The refractive index structure constant $\tilde{C}_n^2$ can be obtained directly from $C_n^2$ once the outer scale is fixed and the power law exponent $\alpha$ is known. Note that the factor $\beta (\alpha )\cdot A(\alpha )$ represents the turbulence scaling due to non-Kolmogorov turbulence. In Fig. 1 we plot the 3D power spectrum, Eq. (1), multiplied by $4\pi \cdot {\kappa ^2}$ (to obtain the 1D version) for several power laws with outer scale fixed at 5 m and $C_n^2 = 1.7 \cdot {10^{ - 14}}{\textrm{m}^{ - 2/3}}$. It can be easily seen in Fig. 1 that the total power remains constant while the power law is changed because we defined $\beta (\alpha )$ to keep the total power of spectrum equal to the variance, $\sigma _n^2$ for any power law $\alpha$.

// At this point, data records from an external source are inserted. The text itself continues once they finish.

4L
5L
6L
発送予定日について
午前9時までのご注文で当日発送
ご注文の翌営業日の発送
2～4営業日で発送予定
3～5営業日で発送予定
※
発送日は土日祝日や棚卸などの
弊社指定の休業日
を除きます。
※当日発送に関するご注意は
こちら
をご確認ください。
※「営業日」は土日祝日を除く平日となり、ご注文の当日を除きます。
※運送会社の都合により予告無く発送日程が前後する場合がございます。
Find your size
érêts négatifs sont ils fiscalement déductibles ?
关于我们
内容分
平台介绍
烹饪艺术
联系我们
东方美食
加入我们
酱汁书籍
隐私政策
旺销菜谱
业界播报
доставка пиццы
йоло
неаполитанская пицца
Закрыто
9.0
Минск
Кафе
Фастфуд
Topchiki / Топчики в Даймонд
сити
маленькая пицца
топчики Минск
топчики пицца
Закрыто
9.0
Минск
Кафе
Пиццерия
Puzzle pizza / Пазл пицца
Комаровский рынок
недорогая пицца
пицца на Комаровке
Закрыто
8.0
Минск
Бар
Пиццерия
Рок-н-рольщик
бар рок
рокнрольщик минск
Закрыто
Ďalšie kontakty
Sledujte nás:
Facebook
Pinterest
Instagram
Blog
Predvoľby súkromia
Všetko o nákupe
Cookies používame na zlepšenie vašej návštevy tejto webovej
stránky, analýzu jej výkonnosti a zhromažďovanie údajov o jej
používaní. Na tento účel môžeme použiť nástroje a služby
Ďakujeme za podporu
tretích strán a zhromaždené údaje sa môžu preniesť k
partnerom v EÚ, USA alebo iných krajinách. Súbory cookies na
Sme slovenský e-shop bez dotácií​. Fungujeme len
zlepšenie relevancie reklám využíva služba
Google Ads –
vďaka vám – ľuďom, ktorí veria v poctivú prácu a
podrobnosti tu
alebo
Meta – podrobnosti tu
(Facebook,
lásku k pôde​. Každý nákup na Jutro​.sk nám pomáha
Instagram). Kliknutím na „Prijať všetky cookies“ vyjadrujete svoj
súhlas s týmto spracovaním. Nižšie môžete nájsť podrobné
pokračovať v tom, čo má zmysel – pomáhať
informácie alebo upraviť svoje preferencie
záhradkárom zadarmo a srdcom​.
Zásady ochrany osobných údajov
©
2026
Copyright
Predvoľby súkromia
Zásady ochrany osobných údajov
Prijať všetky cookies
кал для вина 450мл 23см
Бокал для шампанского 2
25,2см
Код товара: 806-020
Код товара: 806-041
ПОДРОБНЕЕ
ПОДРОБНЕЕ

Fig. 1. 1D power spectrum (Eq. (1) multiplied by $4\pi \cdot {\kappa ^2}$) for different power laws $\alpha$ with fixed outer scale, ${L_0} = 5\,\textrm{m}$ and $C_n^2 = 1.7 \cdot {10^{ - 14}}{\textrm{m}^{ - 2/3}}$. The conservation of the total power for each plot is clearly visible.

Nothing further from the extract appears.